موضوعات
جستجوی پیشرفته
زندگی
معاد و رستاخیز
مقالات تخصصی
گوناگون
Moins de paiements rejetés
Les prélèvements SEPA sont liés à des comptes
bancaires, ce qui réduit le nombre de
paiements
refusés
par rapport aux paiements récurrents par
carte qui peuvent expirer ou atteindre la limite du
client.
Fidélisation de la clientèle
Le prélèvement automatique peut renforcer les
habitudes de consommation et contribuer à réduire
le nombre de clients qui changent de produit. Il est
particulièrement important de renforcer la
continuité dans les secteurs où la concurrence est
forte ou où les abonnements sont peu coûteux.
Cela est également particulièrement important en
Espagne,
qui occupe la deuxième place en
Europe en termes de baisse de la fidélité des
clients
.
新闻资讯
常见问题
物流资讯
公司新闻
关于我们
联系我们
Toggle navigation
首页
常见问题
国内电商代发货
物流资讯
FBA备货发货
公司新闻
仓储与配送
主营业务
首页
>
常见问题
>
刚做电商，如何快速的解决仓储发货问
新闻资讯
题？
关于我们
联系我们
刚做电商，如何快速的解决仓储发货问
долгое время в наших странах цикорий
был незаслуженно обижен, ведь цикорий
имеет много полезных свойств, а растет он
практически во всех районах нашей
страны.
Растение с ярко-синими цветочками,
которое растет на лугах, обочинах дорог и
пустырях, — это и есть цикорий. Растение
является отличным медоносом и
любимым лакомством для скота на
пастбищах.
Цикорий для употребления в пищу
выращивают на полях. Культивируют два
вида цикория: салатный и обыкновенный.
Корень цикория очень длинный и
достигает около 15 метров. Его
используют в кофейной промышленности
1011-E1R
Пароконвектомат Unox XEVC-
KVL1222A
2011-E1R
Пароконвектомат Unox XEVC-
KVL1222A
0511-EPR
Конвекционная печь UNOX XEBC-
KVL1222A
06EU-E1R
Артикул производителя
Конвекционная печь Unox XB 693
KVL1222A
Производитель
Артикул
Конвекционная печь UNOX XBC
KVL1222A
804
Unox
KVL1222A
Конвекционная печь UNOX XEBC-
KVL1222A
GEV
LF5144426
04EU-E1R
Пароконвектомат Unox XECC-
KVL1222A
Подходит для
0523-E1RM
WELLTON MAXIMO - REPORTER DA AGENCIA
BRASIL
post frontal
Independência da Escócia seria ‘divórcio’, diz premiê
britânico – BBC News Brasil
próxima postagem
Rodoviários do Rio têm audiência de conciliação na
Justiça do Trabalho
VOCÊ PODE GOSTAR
==
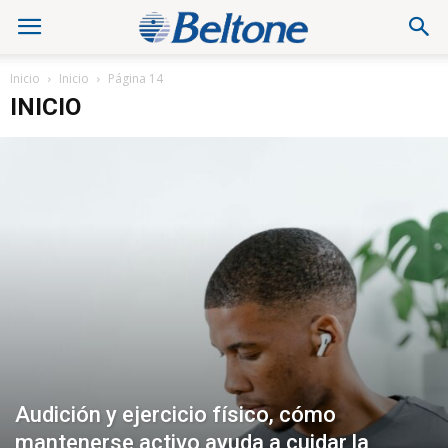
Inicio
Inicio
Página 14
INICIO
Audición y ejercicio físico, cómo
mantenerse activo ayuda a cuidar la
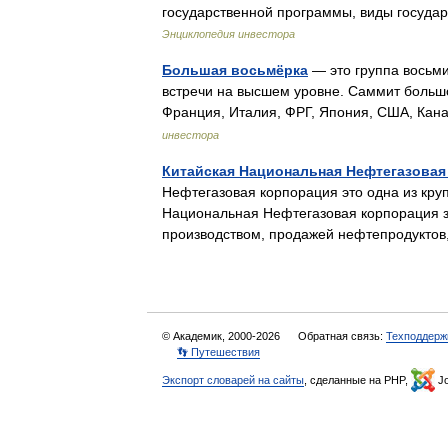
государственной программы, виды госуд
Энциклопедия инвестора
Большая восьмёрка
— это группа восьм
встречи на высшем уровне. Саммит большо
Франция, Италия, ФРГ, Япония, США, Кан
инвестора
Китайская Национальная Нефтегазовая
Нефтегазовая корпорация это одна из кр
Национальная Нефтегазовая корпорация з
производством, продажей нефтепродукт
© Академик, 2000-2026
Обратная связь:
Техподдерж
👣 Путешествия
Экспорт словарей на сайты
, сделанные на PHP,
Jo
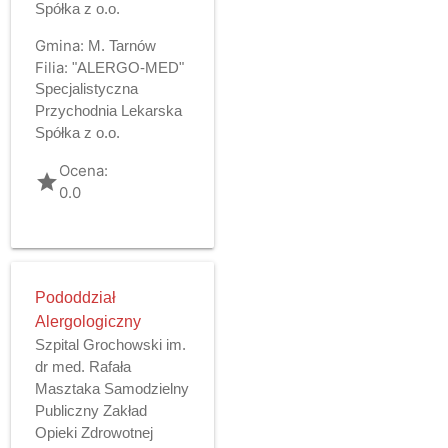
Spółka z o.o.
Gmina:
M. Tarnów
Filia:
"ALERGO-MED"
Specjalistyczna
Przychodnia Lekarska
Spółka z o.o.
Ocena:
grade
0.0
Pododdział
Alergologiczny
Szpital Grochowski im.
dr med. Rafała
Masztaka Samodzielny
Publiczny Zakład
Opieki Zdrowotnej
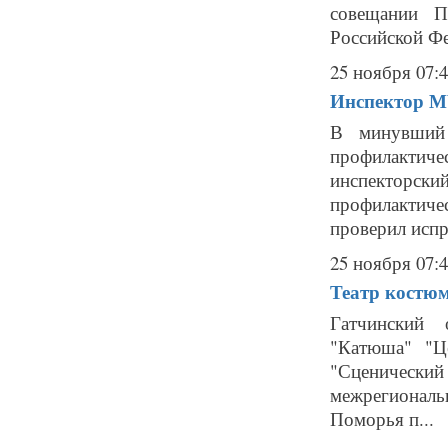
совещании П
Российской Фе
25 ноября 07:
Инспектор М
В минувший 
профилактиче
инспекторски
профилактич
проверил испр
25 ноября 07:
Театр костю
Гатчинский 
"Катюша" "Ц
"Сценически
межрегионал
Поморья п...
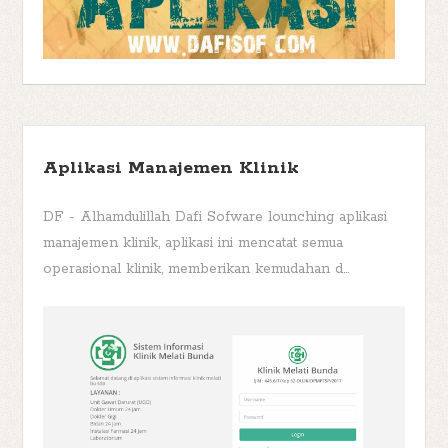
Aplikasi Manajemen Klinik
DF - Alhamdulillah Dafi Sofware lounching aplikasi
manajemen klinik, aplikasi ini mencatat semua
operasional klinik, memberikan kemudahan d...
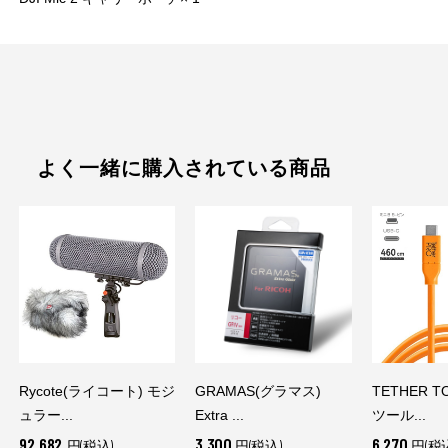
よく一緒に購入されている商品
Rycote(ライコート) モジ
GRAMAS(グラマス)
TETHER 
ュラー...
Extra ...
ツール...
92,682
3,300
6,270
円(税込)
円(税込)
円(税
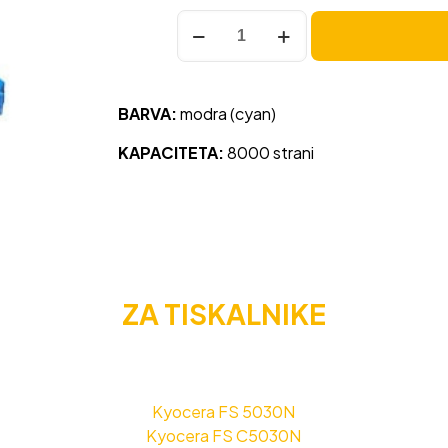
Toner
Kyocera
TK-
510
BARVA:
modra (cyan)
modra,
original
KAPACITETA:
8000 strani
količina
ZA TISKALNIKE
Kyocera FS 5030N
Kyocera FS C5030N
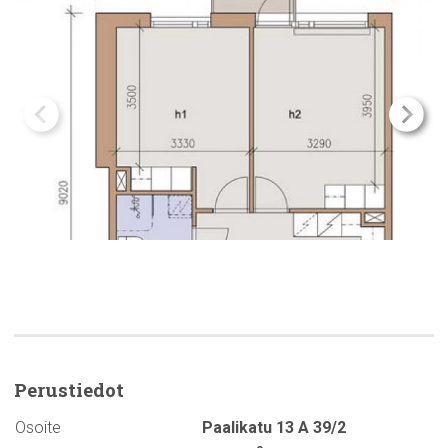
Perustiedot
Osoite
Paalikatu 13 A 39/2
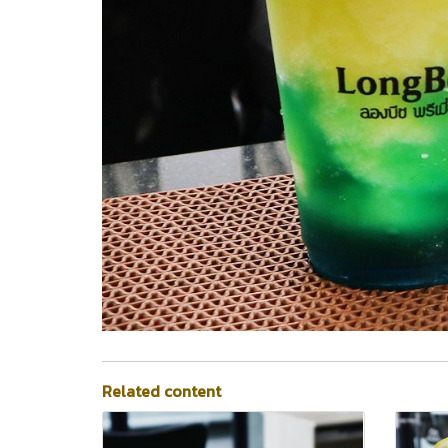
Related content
==
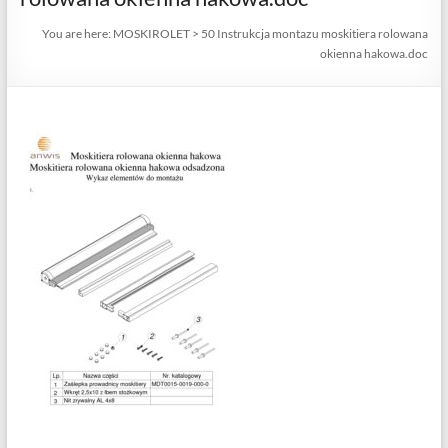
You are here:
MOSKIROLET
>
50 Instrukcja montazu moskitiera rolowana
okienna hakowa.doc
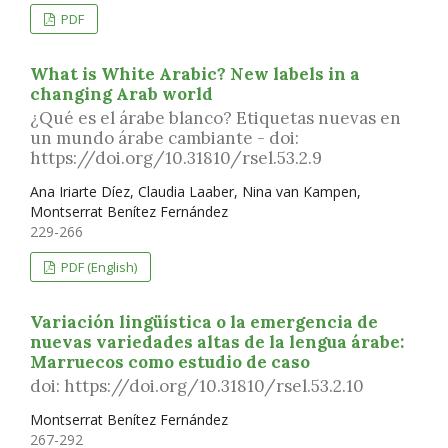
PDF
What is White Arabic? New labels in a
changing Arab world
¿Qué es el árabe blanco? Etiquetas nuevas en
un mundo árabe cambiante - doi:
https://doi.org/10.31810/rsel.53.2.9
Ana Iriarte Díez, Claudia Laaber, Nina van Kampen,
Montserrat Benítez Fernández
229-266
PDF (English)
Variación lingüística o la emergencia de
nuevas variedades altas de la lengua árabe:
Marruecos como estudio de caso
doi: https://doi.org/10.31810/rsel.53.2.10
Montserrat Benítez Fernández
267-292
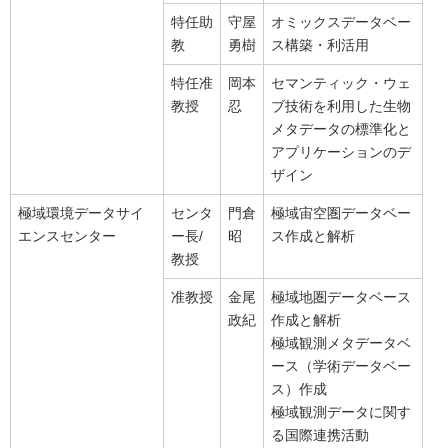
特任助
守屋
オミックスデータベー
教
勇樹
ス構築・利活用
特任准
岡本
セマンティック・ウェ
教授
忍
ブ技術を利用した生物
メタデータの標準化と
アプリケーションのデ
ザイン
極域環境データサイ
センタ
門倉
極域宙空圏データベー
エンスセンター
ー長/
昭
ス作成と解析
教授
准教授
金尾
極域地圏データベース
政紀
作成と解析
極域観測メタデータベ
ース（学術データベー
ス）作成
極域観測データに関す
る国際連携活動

→ **YOUR INSTRUCTIONS**: Using the entries above, work out the number of lines that hold the word "Kyocera" and write it with no other words.

→ **TASK ANSWER**: 3